Dr Vijay commented on other health complications that can be triggered by preeclampsia and said, “Preeclampsia is linked to fluid retention and protein excretion in the urine which can raise the risk of kidney failure and end-stage renal disease. One may also suffer from chronic kidney disease (CKD) and end-stage renal disease (ESRD) later in life.”

Preeclampsia treatment

Dr Swati shared an insight into the treatment of preeclampsia and said, “The healthcare practitioner will generally advise the best way forward when diagnosed with preeclampsia because the treatment will range basis the severity of the condition and the pregnancy stage. While there is no defined cure for preeclampsia, the only way to halt the progressive condition is delivery. If the baby has developed by 37 weeks or later, the doctor may advise labor or a C-section.”
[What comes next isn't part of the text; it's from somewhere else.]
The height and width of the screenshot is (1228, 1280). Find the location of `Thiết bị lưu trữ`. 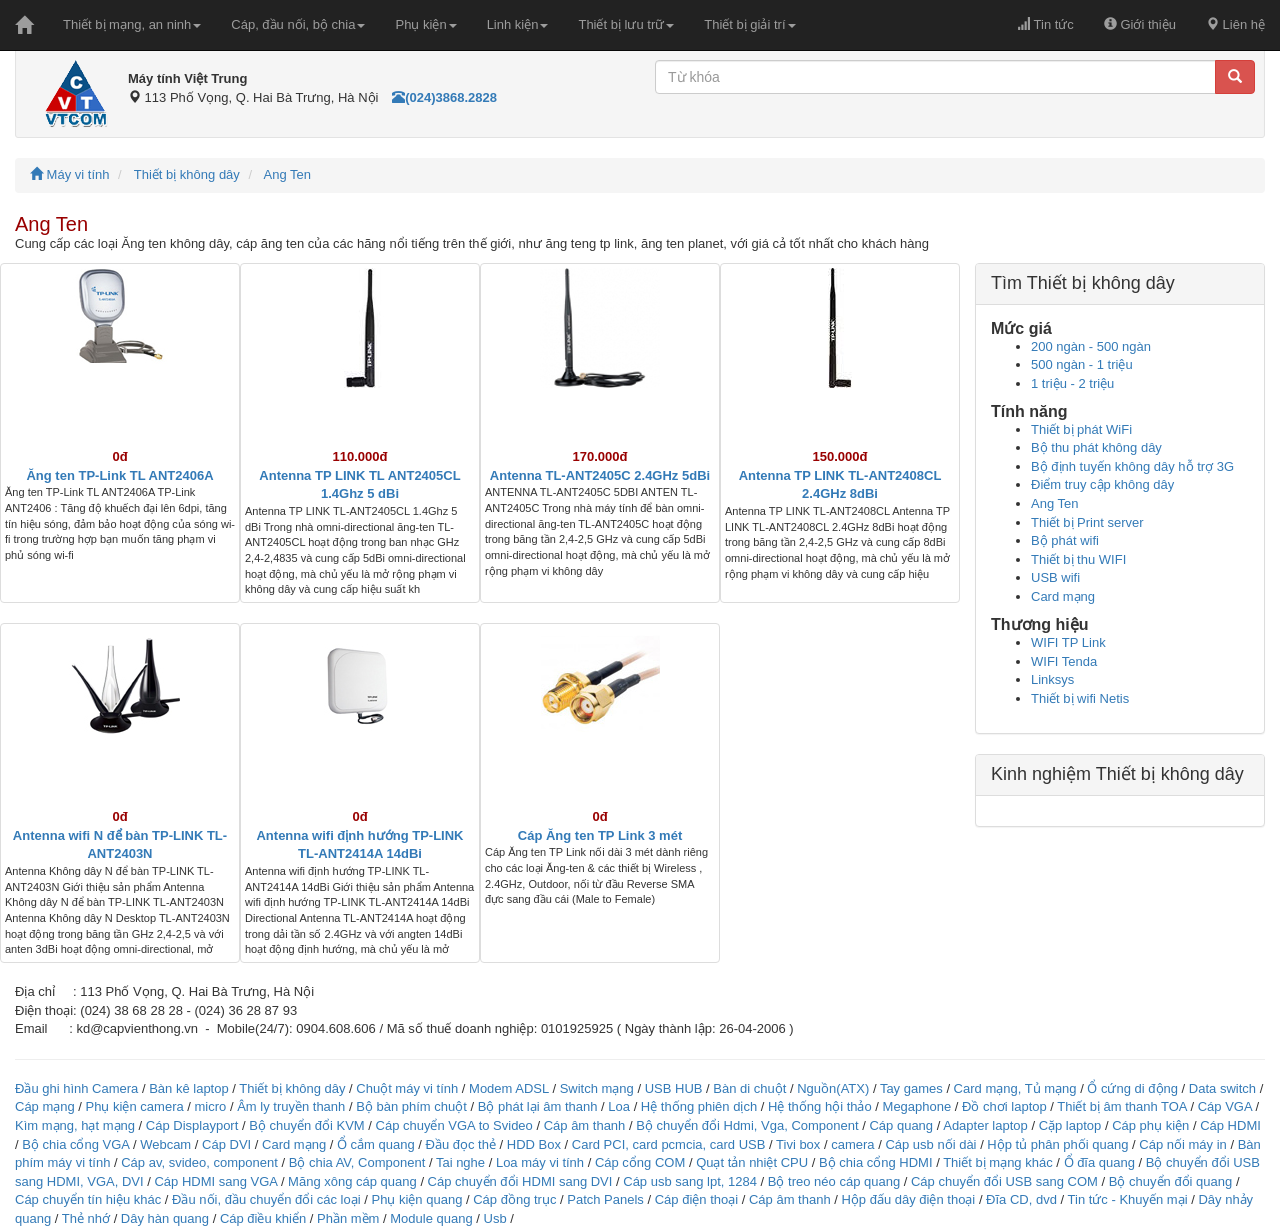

“Mild preeclampsia is also treated by continuous bed rest (restricted physical activities) mostly on the left side with monitoring of the fetus’s heart rate and regular ultrasounds. The healthcare professional may even prescribe medicines to lower blood pressure, magnesium injections for preventing seizures, and steroid injections to speed up the baby’s lung development while also conducting frequent blood and urine tests,” she added.

Preeclampsia management

The expert emphasises the importance of taking good care of the health when suffering from preeclampsia and suggested the following management tips:

  1. Monitor the blood pressure on a regular basis. Any changes in the BP should be reported to the doctor.
  2. Go for blood tests that will help you to evaluate your kidney and liver health.
  3. Take medication only prescribed by the doctor and avoid any over-the-counter medication.
  4. Opt for a well-balanced diet loaded with fiber and foods low in fat.
  5. Drink enough water and eat fresh fruits, vegetables, whole grains, legumes, and pulses.
  6. Avoid junk, oily, packaged, and processed foods high in sodium.
  7. Limit your intake of carbohydrates, potatoes, fruit juices, colas, sweets, candies, and desserts.
  8. Exercise on a daily basis and avoid heavy workouts. You can go for walking, yoga or aerobics.
  9. Speak to the doctor before starting any fitness routine.
  10. Try to maintain an optimum weight during pregnancy.

Disclaimer: Tips and suggestions mentioned in the article are for general information purposes only and should not be construed as professional medical advice. Always consult your doctor or a dietician before starting any fitness program or making any changes to your diet.